The sheer number of people who could fall sick has the potential to overwhelm any response the international community could muster. Global health experts warn that the number of people who could become infected with HIV, alone, could outstrip the totals seen at the height of the global epidemic in the 1990s and early 2000s, when there were the most AIDS-related deaths globally.
All of which has global health advocates asking why there is not more urgency in the push for financial resources. Instead, international donor funding for the global HIV response actually fell more than $1 billion between 2014 and 2015, according to a recent analysis by the Kaiser Family Foundation and UNAIDS.
The Global Fund’s replenishment is unlikely to offset those losses. In fact, Stephen Lewis, the former U.N. special envoy for HIV/AIDS in Africa, organized a side event in Montreal to warn that the fund had set its request far too low in order to not to scare away skittish donors—$20 billion too low, according to his calculations. “The shortfall in funding is astronomic,” he said. “Additional billions are needed, a minimum of $3 billion in this coming year alone.”
In the face of the funding shortfall, the international community has called on the governments most affected by these epidemics to invest more in alleviating them. Officials in places like South Africa, Kenya and Botswana have shown a willingness to contribute more domestic resources. Meanwhile, international donors have been considering strategies to improve the efficiency of their programs and direct the funding they do have to the communities where it is likely to have the most impact.
But these efforts are still likely to fall short of the ambitious targets. As Lewis cautioned, “You’ll never put an end to AIDS, tuberculosis and malaria unless the major donors pull their weight.”

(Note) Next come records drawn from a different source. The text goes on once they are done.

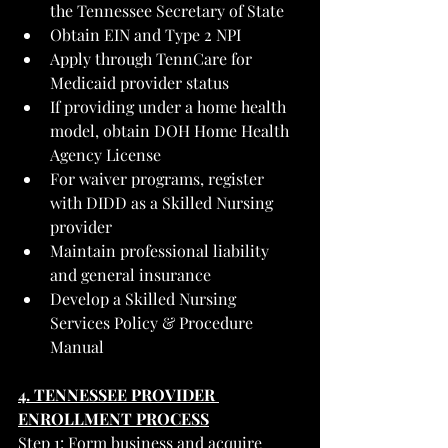
the Tennessee Secretary of State
Obtain EIN and Type 2 NPI
Apply through TennCare for 
Medicaid provider status
If providing under a home health 
model, obtain DOH Home Health 
Agency License
For waiver programs, register 
with DIDD as a Skilled Nursing 
provider
Maintain professional liability 
and general insurance
Develop a Skilled Nursing 
Services Policy & Procedure 
Manual
4. TENNESSEE PROVIDER 
ENROLLMENT PROCESS
Step 1: Form business and acquire 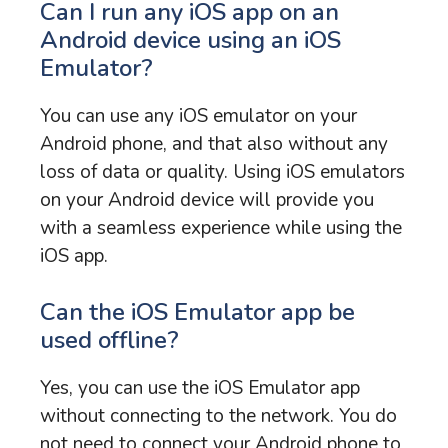
Can I run any iOS app on an
Android device using an iOS
Emulator?
You can use any iOS emulator on your
Android phone, and that also without any
loss of data or quality. Using iOS emulators
on your Android device will provide you
with a seamless experience while using the
iOS app.
Can the iOS Emulator app be
used offline?
Yes, you can use the iOS Emulator app
without connecting to the network. You do
not need to connect your Android phone to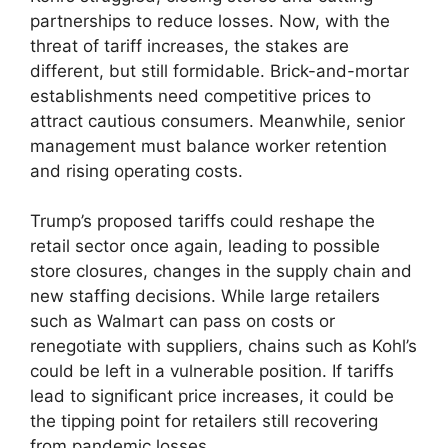
partnerships to reduce losses. Now, with the
threat of tariff increases, the stakes are
different, but still formidable. Brick-and-mortar
establishments need competitive prices to
attract cautious consumers. Meanwhile, senior
management must balance worker retention
and rising operating costs.
Trump’s proposed tariffs could reshape the
retail sector once again, leading to possible
store closures, changes in the supply chain and
new staffing decisions. While large retailers
such as Walmart can pass on costs or
renegotiate with suppliers, chains such as Kohl’s
could be left in a vulnerable position. If tariffs
lead to significant price increases, it could be
the tipping point for retailers still recovering
from pandemic losses.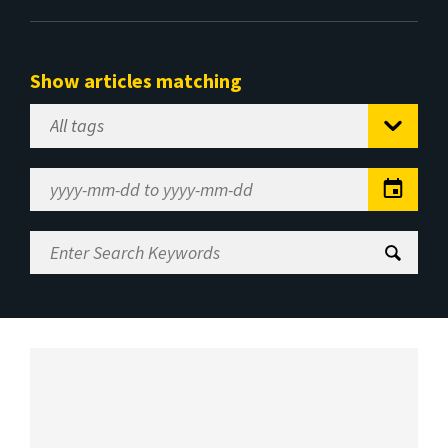
Show articles matching
Select
Tag
Date
Range
Enter
Search
Keywords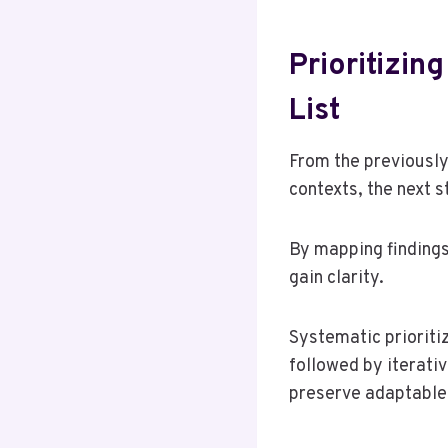
Prioritizi
List
From the previously
contexts, the next 
By mapping findings 
gain clarity.
Systematic prioritiz
followed by iterati
preserve adaptable 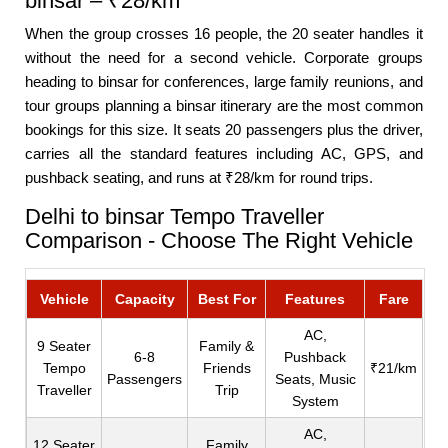
binsar – ₹28/km
When the group crosses 16 people, the 20 seater handles it
without the need for a second vehicle. Corporate groups
heading to binsar for conferences, large family reunions, and
tour groups planning a binsar itinerary are the most common
bookings for this size. It seats 20 passengers plus the driver,
carries all the standard features including AC, GPS, and
pushback seating, and runs at ₹28/km for round trips.
Delhi to binsar Tempo Traveller
Comparison - Choose The Right Vehicle
Vehicle
Capacity
Best For
Features
Fare
AC,
9 Seater
Family &
6-8
Pushback
Tempo
Friends
₹21/km
Passengers
Seats, Music
Traveller
Trip
System
AC,
12 Seater
Family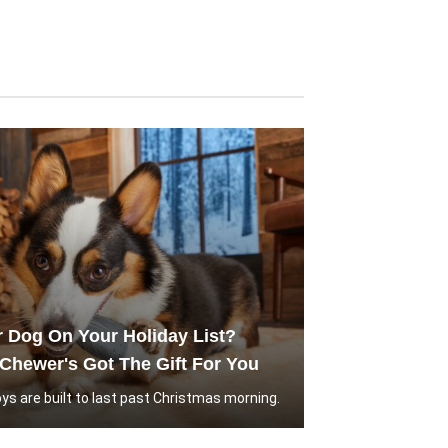
r Dog On Your Holiday List?
Chewer's Got The Gift For You
ys are built to last past Christmas morning.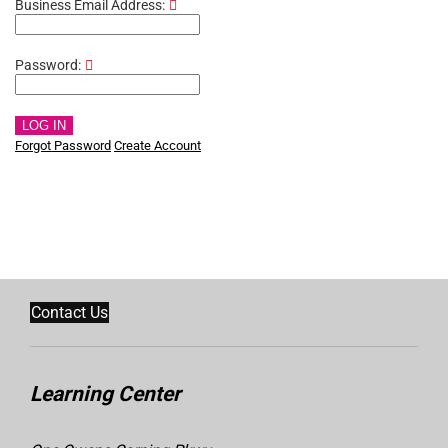
Business Email Address:
Password:
LOG IN
Forgot Password
Create Account
Contact Us
Learning Center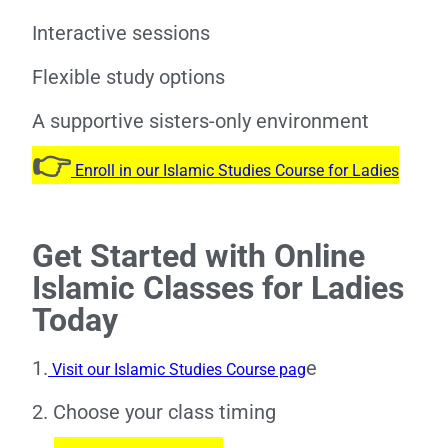
Interactive sessions
Flexible study options
A supportive sisters-only environment
👉
Enroll in our Islamic Studies Course for Ladies
Get Started with Online
Islamic Classes for Ladies
Today
1.
e
Visit our Islamic Studies Course pag
2. Choose your class timing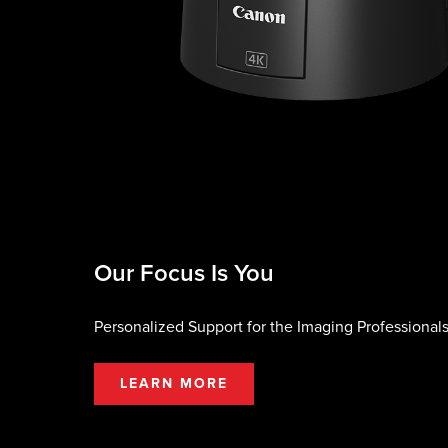
Our Focus Is You
Personalized Support for the Imaging Professionals
LEARN MORE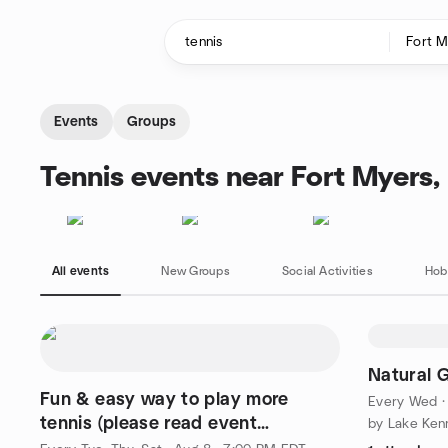
Skip to content
Homepage
Events
Groups
Tennis events near Fort Myers,
All events
New Groups
Social Activities
Hob
Natural G
Fun & easy way to play more
Every Wed
tennis (please read event
by Lake Ken
description for details)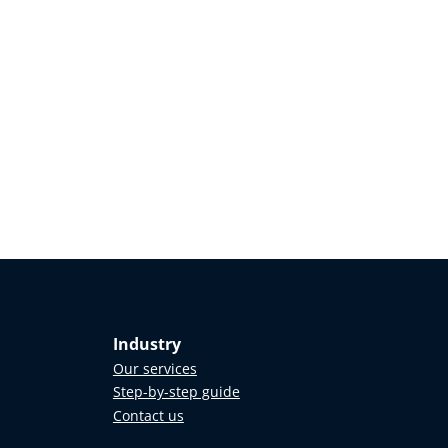
Industry
Our services
Step-by-step guide
Contact us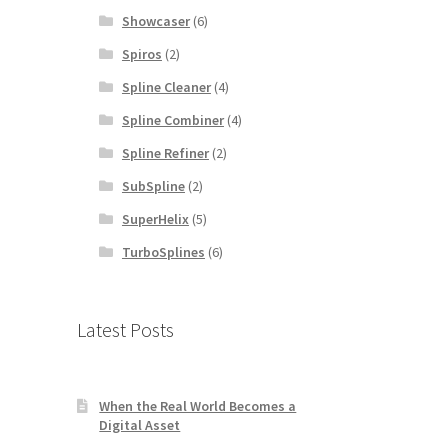
Showcaser
(6)
Spiros
(2)
Spline Cleaner
(4)
Spline Combiner
(4)
Spline Refiner
(2)
SubSpline
(2)
SuperHelix
(5)
TurboSplines
(6)
Latest Posts
When the Real World Becomes a
Digital Asset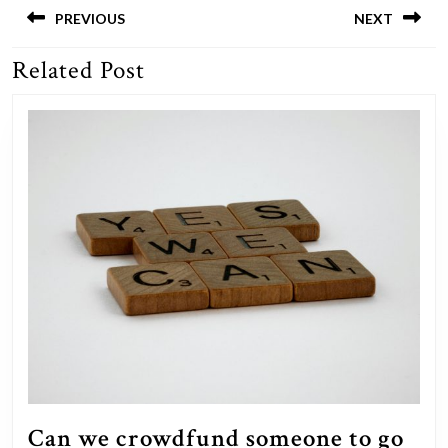
navigation
PREVIOUS
NEXT
Related Post
Previous
Next
post:
post:
Can we crowdfund someone to go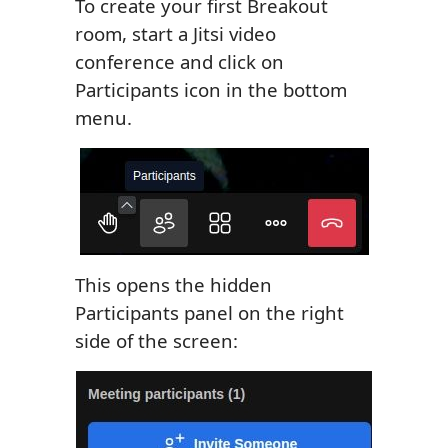
To create your first Breakout
room, start a Jitsi video
conference and click on
Participants icon in the bottom
menu.
This opens the hidden
Participants panel on the right
side of the screen:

The funding shortfall has broader ramifications. If the international community cannot find the resources to eradicate the diseases it has the tools to, what chance does it have against those it does not? It is a critical question in the era of Ebola, Zika and, perhaps most importantly, anti-microbial resistance. Anti-microbial resistance is what happens when micro-organisms—everything from bacteria to parasites—become resistant to the medications that currently exist to treat them. Outgoing U.N. Secretary General Ban Ki-moon has called it “a fundamental, long-term threat to human health.”
Anti-microbial resistance is happening more and more often, becoming enough of a worry that the U.N. held a high-level meeting to discuss what to do about it at last month’s General Assembly. The meeting ended with a declaration from the heads of state that included a commitment to “mobilize adequate, predictable and sustained funding”—just what they are already struggling to do.